Feeling Exhausted or Unmotivated

  • Focus on your strengths. What are the values, talents, experiences, and gifts you bring to the mission? How could you use those strengths in creative ways this week? If you have trouble seeing your strengths, ask others for help.

  • Take one step at a time. Remind yourself, “All I have to do right now is ______.”

  • Make it fun! Respecting the dignity of your calling, set interesting goals for yourself, and make a game out of meeting them. Be creative and congratulate yourself for success.

  • Don’t overwhelm yourself with too many personal goals at once. Set one or two personal goals at a time (like being more cheerful or less messy). Don’t expect perfection, and include a plan for how you will get back on track when you have a bad day. Remind yourself often of why you want to change.

  • Share your goals with your companion and mission president. They can support you and offer helpful ideas.

  • Realize that motivation follows action. Getting started is often the hardest part. Tell yourself, “Just do it for 10 minutes” when you need to start something you don’t want to do. Once you get started, you will feel more motivated.

G

Worrying about Loved Ones at Home

  • Study Doctrine and Covenants 31:1–6. From the early days of the Church, missionaries have been called to leave loved ones in difficult circumstances. Pray that blessings of your service will be consecrated to the benefit of your loved ones. Honor them by serving the Lord with all your heart. Trust the Lord to bless them and you, according to His timing and will.

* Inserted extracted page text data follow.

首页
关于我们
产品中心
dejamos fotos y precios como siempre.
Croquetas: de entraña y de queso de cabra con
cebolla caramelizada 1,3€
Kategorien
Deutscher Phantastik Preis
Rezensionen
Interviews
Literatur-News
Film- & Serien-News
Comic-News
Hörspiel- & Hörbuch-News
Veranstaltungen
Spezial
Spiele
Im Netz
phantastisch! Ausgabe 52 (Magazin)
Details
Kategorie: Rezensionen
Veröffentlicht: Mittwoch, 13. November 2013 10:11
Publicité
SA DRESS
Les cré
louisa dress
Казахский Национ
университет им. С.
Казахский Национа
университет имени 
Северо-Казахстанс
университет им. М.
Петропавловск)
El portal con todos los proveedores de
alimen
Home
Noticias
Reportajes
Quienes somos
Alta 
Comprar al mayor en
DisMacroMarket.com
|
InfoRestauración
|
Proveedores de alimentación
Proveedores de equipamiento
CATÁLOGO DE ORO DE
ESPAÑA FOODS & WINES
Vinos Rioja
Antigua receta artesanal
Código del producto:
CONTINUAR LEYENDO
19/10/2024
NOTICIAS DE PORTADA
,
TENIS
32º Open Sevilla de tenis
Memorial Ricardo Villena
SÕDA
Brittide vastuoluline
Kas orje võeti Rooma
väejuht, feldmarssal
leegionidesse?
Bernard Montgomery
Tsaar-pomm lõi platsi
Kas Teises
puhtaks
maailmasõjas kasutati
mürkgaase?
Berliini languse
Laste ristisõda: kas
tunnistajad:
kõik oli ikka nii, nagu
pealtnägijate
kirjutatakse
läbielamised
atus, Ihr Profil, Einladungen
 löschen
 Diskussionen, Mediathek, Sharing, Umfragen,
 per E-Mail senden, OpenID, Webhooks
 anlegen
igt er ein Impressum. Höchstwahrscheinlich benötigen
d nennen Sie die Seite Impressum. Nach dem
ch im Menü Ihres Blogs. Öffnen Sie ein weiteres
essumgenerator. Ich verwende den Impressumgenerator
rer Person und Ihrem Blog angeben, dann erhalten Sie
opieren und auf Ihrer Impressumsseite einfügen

  • Write your family every week. Share your testimony and positive experiences and stories. Tell them often when you have seen the hand of the Lord in your life. Pray for them. Remember birthdays and special events.

  • Expect some challenges to come to your loved ones. Most of these would occur whether or not you were serving a mission. Your loved ones have agency and may make decisions that worry you, especially if you are used to being a leader or peacemaker at home. It may bless their lives to work through challenges on their own. Respect their choices, and continue to express your love and confidence.

H

Feeling Lonely

  • Get curious about others. Ask how they handle feeling lonely. Ask about their experiences and feelings so you’ll understand them better.

  • Share more. We feel lonely when we don’t feel known and valued for who we really are.

  • Write in your journal. It helps to at least feel understood by yourself.

  • Define what you mean by “lonely.” Define what feelings, thoughts, and behaviors go with it for you. Then address these specifically.